Zalane gospodarstwa, domy, piwnice, a nawet zerwany asfalt. To efekt gwałtownych opadów deszczu i gradu na Dolnym Śląsku.
- Trzy osoby zostały ewakuowane z zalanego mieszkania w Jeleniej Górze - powiedział dyżurny jeleniogórskiej straży pożarnej tuż przed godziną 20.00.
Na ul. Wrocławskiej, służby wprowadziły ruch wahadłowy. Droga prowadząca z Jeleniej Góry w kierunku stolicy Dolnego Śląska została częściowo zalana.
Zalana droga w Rybnicy
- W gminie Stara Kamienica w ciągu kilkunastu minut odebraliśmy przeszło 10 zgłoszeń o zalaniach i podtopieniach budynków mieszkalnych. W Wojcieszycach strumień wylał na drogę - poinformował około godz. 18.00 Andrzej Ciosk ze straży pożarnej w Jeleniej Górze.
O trudnej sytuacji w rejonie informują również mieszkańcy.
- W Rybnicy, która leży w zagłębieniu, woda spływa z rowów i pól.
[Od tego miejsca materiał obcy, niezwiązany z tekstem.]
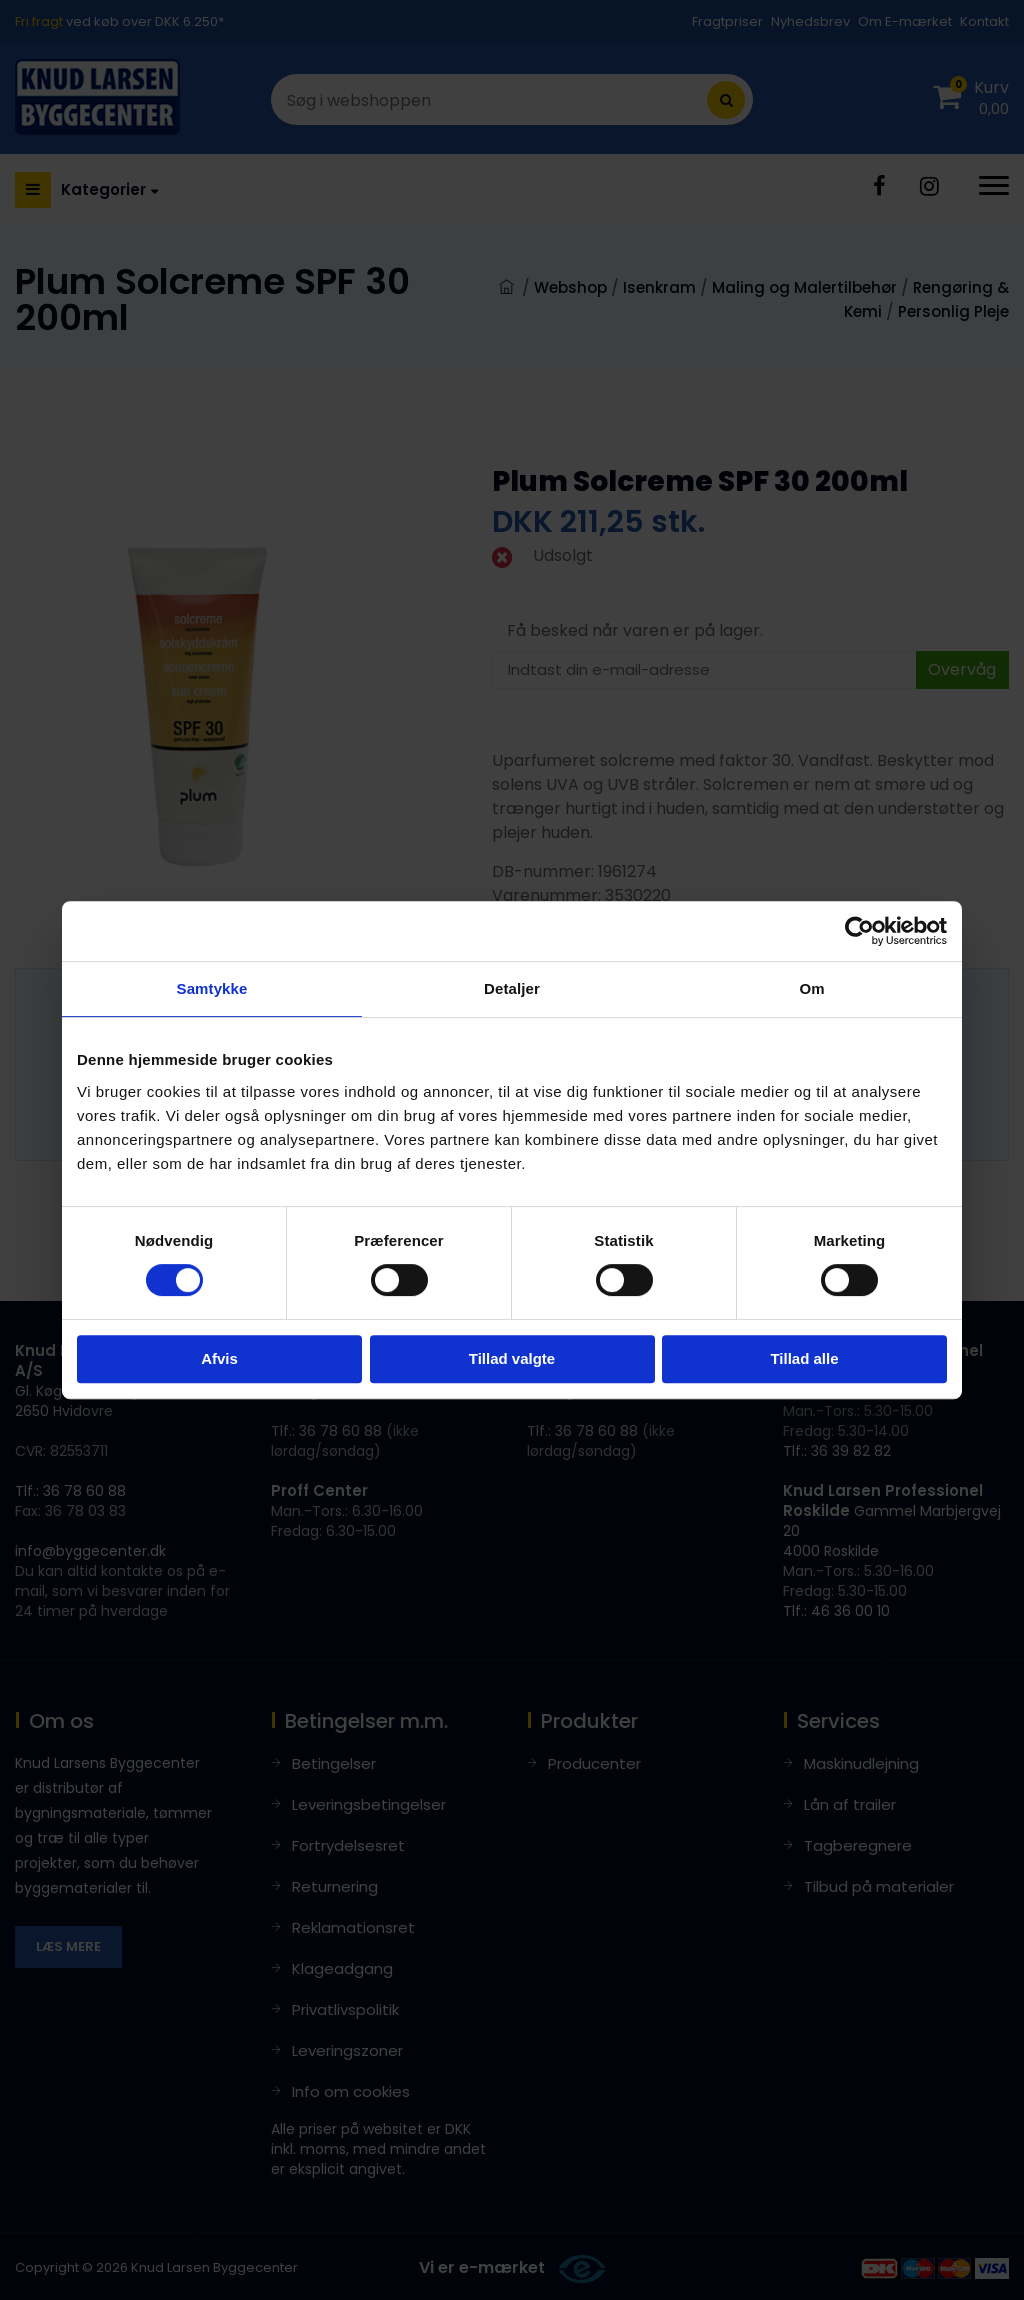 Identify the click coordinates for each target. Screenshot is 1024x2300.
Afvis (219, 1358)
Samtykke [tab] (212, 988)
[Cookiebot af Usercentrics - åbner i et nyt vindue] (859, 931)
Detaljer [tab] (512, 988)
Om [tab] (811, 988)
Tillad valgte (512, 1358)
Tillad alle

Do wsi nie można dojechać. Droga jest zalewana przez spływające potoki - powiedziała Małgorzata Choma mieszkająca koło Jeleniej Góry.
Kłodzko, Działoszyn, Zgorzelec
Nawałnice przeszły również nad Kotliną Kłodzką. - W ciągu kilku godzin mieliśmy przeszło 30 zgłoszeń o podtopieniach. Głównie z okolic Kudowy Zdroju oraz z Kłodzka - powiedział Janusz Marnik ze straży pożarnej w Kłodzku.
- Nad Działoszynem w powiecie zgorzeleckim deszcz padał bardzo intensywnie. Zalane zostały dwa mieszkania znajdujące się na parterze jednego z budynków - poinformował o godzinie 16.00 Tomasz Kucharski, z centrum zarządzania kryzysowego w Bogatyni.
Jak tłumaczył , spływająca z impetem woda, zerwała również asfalt z drogi powiatowej przebiegającej przez wieś.
Niewiele lepiej było w Zgorzelcu.
- Jest wiele podtopień, zalanych piwnic. Od popołudnia mamy bardzo dużo zgłoszeń - powiedział dyżurny straży pożarnej ze Zgorzelca.
Chmury nad Kamienna Górą
- Burzowe chmury nadciągnęły na teren powiatu kamiennogórskiego od strony Karpacza. Padał deszcz z gradem wielkości grochu – informowali mieszkańcy Kamiennej Góry.
- Najtrudniejsza sytuacja jest w Czadrowie, gdzie z koryta wylała rzeka Zadrna. Woda zaczęła się wdzierać na posesje, zalała także piwnice - informował w południe dyżurny straży pożarnej z Kamiennej Góry.
Woda wylała również w pobliskim Borównie, gdzie zalanych zostało kilka domów. Na miejscu pracowało 10 zastępów straży pożarnej.
- Po 20 minutach opadu z brzegów wystąpił tam lokalny potok - poinformował dyżurny wałbrzyskiej straży pożarnej.
Tuż przed południem padał też grad. - Gradu leżącego na ziemi jest po kostki – poinformował Andrzej Pawlukiewicz, reporter TVN24.
Mokro w regionie
Po opadach deszczu podtopione były także drogi w Świeradowie Zdroju.
- Woda zalała dwie ulice w miejscowości. Nie można przejechać ul. 11 Listopada i Zakopiańską - powiedział Tadeusz Baka z centrum zarzadzania kryzysowego w Świeradowie.
Zdjęcia przysłał Reporter24 Mateusz Szumlas.
- Strumienie wylały ze swoich koryt, drogi zamieniły się w rwące rzeki. Strażacy działają błyskawicznie - napisał w mailu.
Nawałnica spowodowała też uszkodzenia w okolicach Świdnicy.
- Zerwana jest linia telefoniczna, zalane studnie z wodą pitną i piwnice. Woda zniszczyła też ogrodzenia posesji - wyliczała o godzinie 15.30 Aleksandra Karwala, sołtys wsi Grodziszcze. - Powalonych jest kilka drzew. Woda podmyła tez drogę przebiegającą przez wieś - dodała.
Trudna niedziela
Niedziela to kolejny dzień, w którym pogoda daje się we znaki mieszkańcom województwa dolnośląskiego. Padający w sobotę deszcz spowodował liczne podtopienia i zalania budynków w okolicach Kamiennej Góry i Lubawki. Trudna sytuacja była również w powiecie zgorzeleckim.